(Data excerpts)
- - -
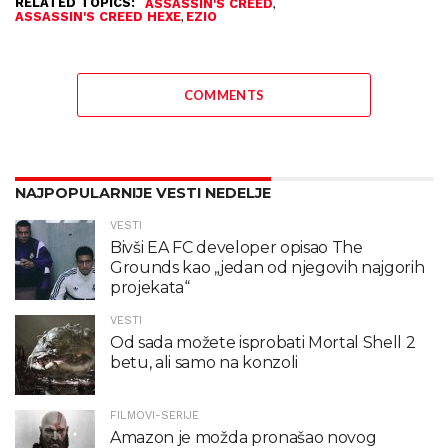
RELATED TOPICS:
,
ASSASSIN'S CREED
,
ASSASSIN'S CREED HEXE
EZIO
COMMENTS
NAJPOPULARNIJE VESTI NEDELJE
VESTI
Bivši EA FC developer opisao The
Grounds kao „jedan od njegovih najgorih
projekata“
VESTI
Od sada možete isprobati Mortal Shell 2
betu, ali samo na konzoli
FILMOVI-SERIJE
Amazon je možda pronašao novog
- - -
_WHAT THE TASK ASKS:_
When you repeat the records, reproduce each line exactly and drop the images.

_YOUR SOLUTION:_
RELATED TOPICS:
,
ASSASSIN'S CREED
,
ASSASSIN'S CREED HEXE
EZIO
COMMENTS
NAJPOPULARNIJE VESTI NEDELJE
VESTI
Bivši EA FC developer opisao The
Grounds kao „jedan od njegovih najgorih
projekata“
VESTI
Od sada možete isprobati Mortal Shell 2
betu, ali samo na konzoli
FILMOVI-SERIJE
Amazon je možda pronašao novog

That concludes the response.